La ragazza nel giardino del tè
- Autore: Janet MacLeod Trotter
- Genere: Romanzi e saggi storici
- Categoria: Narrativa Straniera
- Casa editrice: Newton Compton
- Anno di pubblicazione: 2017
“La ragazza nel giardino del tè” (Newton Compton, 2017, titolo originale The girl from the tea garden, traduzione di Alessandra Maestrini) è il romanzo che la scrittrice inglese cresciuta nel Nordest dell’Inghilterra, Janet MacLeod Trotter, autrice di sedici bestseller inclusa la popolare “Jarrow Trilogy” e di un memoir, “Beatles & Chiefs”, presentato alla BBC Radio Four, ha pubblicato nel 2016.
“Se fosse stata mandata a casa con disonore, i suoi ne sarebbero stati molto delusi. Eppure una parte di Adela era pronta a sfidare la sorte; niente le sarebbe piaciuto di più che lasciare le rigide regole della Saint Ninian e tornare alla sua amata casa a Belgooree”.
Shillong, India, 1933. Collegio femminile Saint Ninian. Adela Robson detestava le sue compagne di scuola, boriose e vanesie che le avevano affibbiato l’odioso soprannome di “Foglia di tè”, perché suo padre Wesley Robson coltivava questa preziosa pianta a Belgooree, remota piantagione nei monti Khasi. Adela odiava le lezioni e il dover star seduta in silenzio a imparare l’algebra e i nomi di re e regine ormai morti da tempo. La sua ambizione era di calcare il palcoscenico visto che l’adolescente era dotata di una bella voce intonata e possedeva gambe da ballerina. Ma tutto ciò non sarebbe mai successo, non se Adela continuava a rimanere rinchiusa in un collegio a Shillong. Lì, l’unica opportunità di recitare era nelle rappresentazioni scolastiche, davanti alla direttrice, la signorina Gertrude Black e, occasionalmente, al fratello missionario, il dottor Norman Black, che aveva contribuito a fondare la scuola e veniva a fare da giudice delle competizioni interne. Salvo che l’uomo non fosse via a diffondere il Vangelo tra i pagani. Adela era bersagliata dalla prepotenza verbale di Nina Davidge, una ragazza prepotente e antipatica, che la criticava dicendole:
“Tu non sei come noi; non lo sarai mai. Fingi di essere britannica, ma non lo sei”.
La “colpa” di Adela, secondo la classista società coloniale britannica, era di avere una madre meticcia. La madre di Adela, la bella e volitiva Clarissa Belhaven, era figlia di Jock, un soldato inglese che aveva acquistato una piantagione di tè tra le colline di Assam e di Jane Cooper, figlia di un impiegato inglese e di una tessitrice di seta dell’Assam.

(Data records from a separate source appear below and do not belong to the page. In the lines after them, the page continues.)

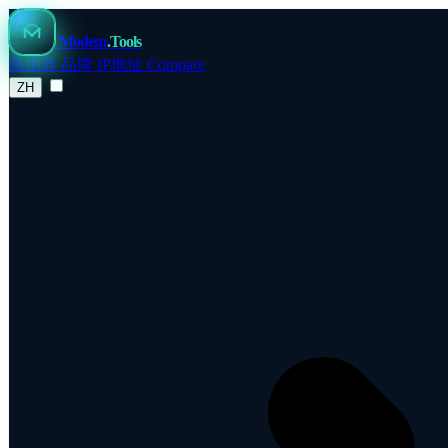
Modem
.Tools
路由器
品牌
IP地址
Compare
ZH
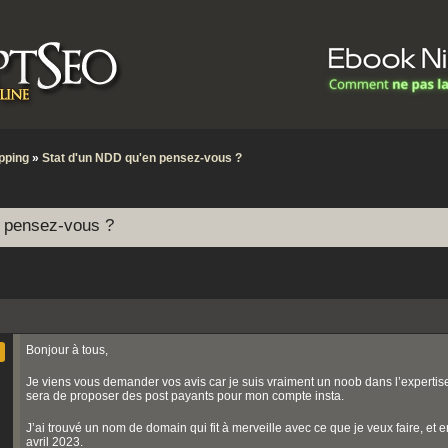
pping
»
Stat d'un NDD qu'en pensez-vous ?
n pensez-vous ?
Bonjour à tous,
Je viens vous demander vos avis car je suis vraiment un noob dans l’experti
sera de proposer des post payants pour mon compte insta.
J’ai trouvé un nom de domain qui fit à merveille avec ce que je veux faire, et 
avril 2023.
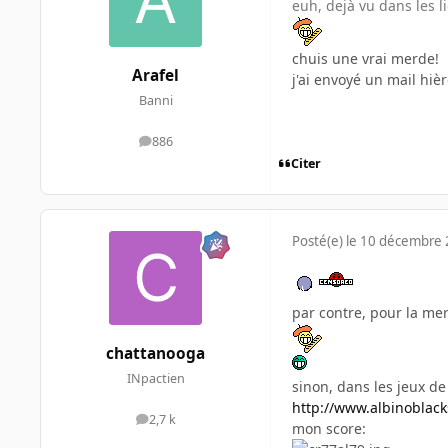
euh, dejà vu dans les li
chuis une vrai merde!
Arafel
j'ai envoyé un mail hièr
Banni
886
messages
Citer
Posté(e)
le 10 décembre
par contre, pour la mer
chattanooga
INpactien
sinon, dans les jeux de 
http://www.albinoblac
2,7 k
messages
mon score:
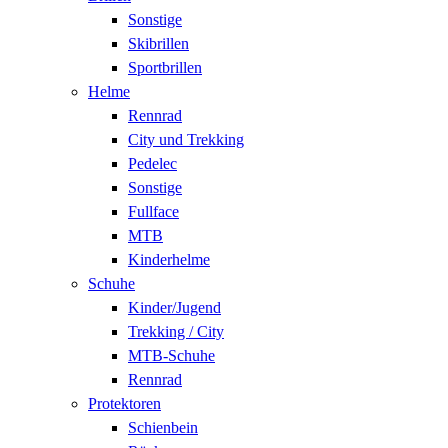
Sonstige
Skibrillen
Sportbrillen
Helme
Rennrad
City und Trekking
Pedelec
Sonstige
Fullface
MTB
Kinderhelme
Schuhe
Kinder/Jugend
Trekking / City
MTB-Schuhe
Rennrad
Protektoren
Schienbein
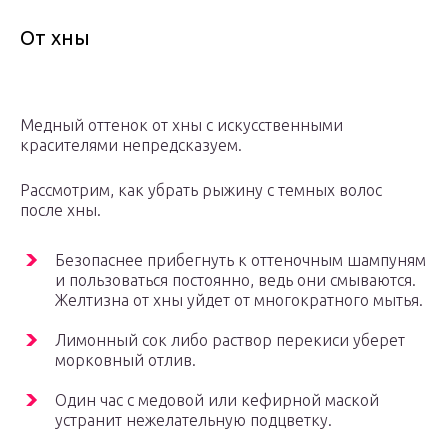
От хны
Медный оттенок от хны с искусственными
красителями непредсказуем.
Рассмотрим, как убрать рыжину с темных волос
после хны.
Безопаснее прибегнуть к оттеночным шампуням
и пользоваться постоянно, ведь они смываются.
Желтизна от хны уйдет от многократного мытья.
Лимонный сок либо раствор перекиси уберет
морковный отлив.
Один час с медовой или кефирной маской
устранит нежелательную подцветку.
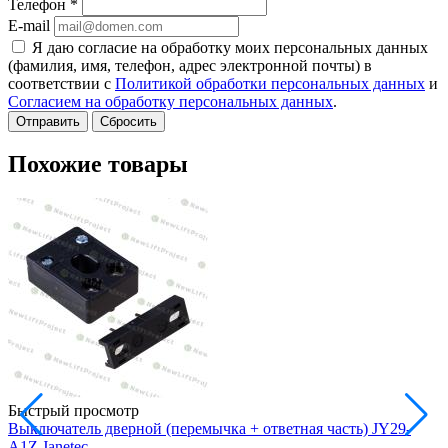
Телефон
*
E-mail
Я даю согласие на обработку моих персональных данных
(фамилия, имя, телефон, адрес электронной почты) в
соответствии с
Политикой обработки персональных данных
и
Согласием на обработку персональных данных
.
Сбросить
Похожие товары
Быстрый просмотр
Выключатель дверной (перемычка + ответная часть) JY29-
A1Z Janetec
Е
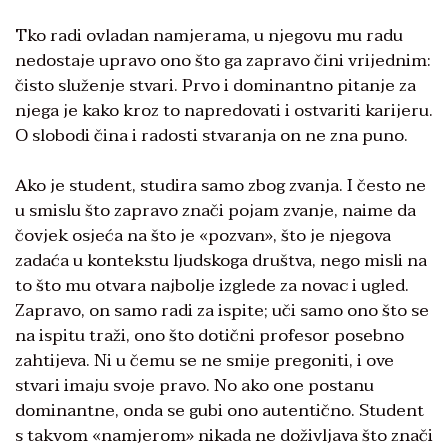
Tko radi ovladan namjerama, u njegovu mu radu
nedostaje upravo ono što ga zapravo čini vrijednim:
čisto služenje stvari. Prvo i dominantno pitanje za
njega je kako kroz to napredovati i ostvariti karijeru.
O slobodi čina i radosti stvaranja on ne zna puno.
Ako je student, studira samo zbog zvanja. I često ne
u smislu što zapravo znači pojam zvanje, naime da
čovjek osjeća na što je «pozvan», što je njegova
zadaća u kontekstu ljudskoga društva, nego misli na
to što mu otvara najbolje izglede za novac i ugled.
Zapravo, on samo radi za ispite; uči samo ono što se
na ispitu traži, ono što dotični profesor posebno
zahtijeva. Ni u čemu se ne smije pregoniti, i ove
stvari imaju svoje pravo. No ako one postanu
dominantne, onda se gubi ono autentično. Student
s takvom «namjerom» nikada ne doživljava što znači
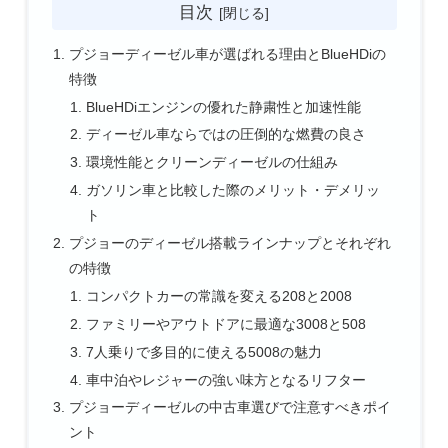
目次
プジョーディーゼル車が選ばれる理由とBlueHDiの
特徴
BlueHDiエンジンの優れた静粛性と加速性能
ディーゼル車ならではの圧倒的な燃費の良さ
環境性能とクリーンディーゼルの仕組み
ガソリン車と比較した際のメリット・デメリッ
ト
プジョーのディーゼル搭載ラインナップとそれぞれ
の特徴
コンパクトカーの常識を変える208と2008
ファミリーやアウトドアに最適な3008と508
7人乗りで多目的に使える5008の魅力
車中泊やレジャーの強い味方となるリフター
プジョーディーゼルの中古車選びで注意すべきポイ
ント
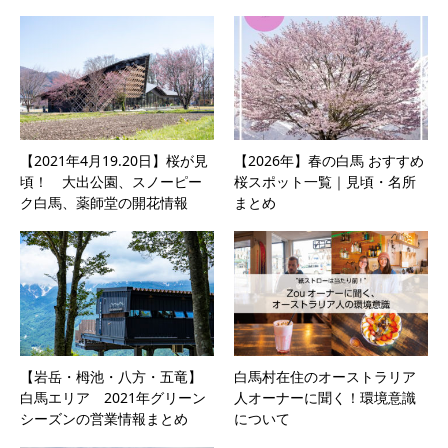
【2021年4月19.20日】桜が見
【2026年】春の白馬 おすすめ
頃！ 大出公園、スノーピー
桜スポット一覧｜見頃・名所
ク白馬、薬師堂の開花情報
まとめ
【岩岳・栂池・八方・五竜】
白馬村在住のオーストラリア
白馬エリア 2021年グリーン
人オーナーに聞く！環境意識
シーズンの営業情報まとめ
について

“La sua bisnonna era assamese” quindi “Ti mancano due anna per fare una rupia… Chiedilo a tua madre”.
Un giorno al collegio femminile si era presentato il dottor Norman Black per aiutare la sorella a trovare fondi per la Saint Ninian necessari per coprire le borse di studio delle ragazze svantaggiate. L’anziano uomo era giunto accompagnato da Sam Jackman, un ragazzo dal volto espressivo, che aveva il compito di riprendere il lavoro della scuola con la sua cinepresa Kodak. Adela conosceva già Sam, il quale si occupava del traghetto del defunto padre, il Cullercoats, anzi,
“probabilmente avrebbe continuato ad affrontare i banchi di sabbia e le vorticose correnti del potente Brahmaputra fino a che non fosse stato vecchio e grigio quanto Norman Black”.
Adela, impulsiva come sempre aveva deciso di fuggire dal collegio nascondendosi nell’automobile di Sam, quando il giovane si era accorto di avere un clandestino a bordo, era troppo tardi. Non restava altro che riportare l’indisciplinata studentessa a Belgooree, giusto in tempo per avere la sorpresa di vedere nascere il fratellino di Adela.
“Povero bambino, sei un due anna, proprio come me”.
Per la redazione del testo, Janet MacLeod Trotter è andata in India per ripercorrere le orme
“dei miei intrepidi nonni, Bob e Sidney Gorrie, tra i contrafforti dell’Himalaya. Nel corso della nostra ricerca, abbiamo avuto l’emozione di scoprire la casa, a Simla, dove avevano vissuto nell’inverno del 1928 con mia madre, che allora aveva due anni”.
Emozionante la storia di Adela Robson sullo sfondo di un Paese il cui Impero anglo-indiano è al tramonto, (l’India raggiungerà la sua indipendenza nel 1947), mentre la II Guerra Mondiale è alle porte.
“Credo a quello che diceva sempre mio padre: l’India appartiene agli indiani e noi l’abbiamo solo in prestito”.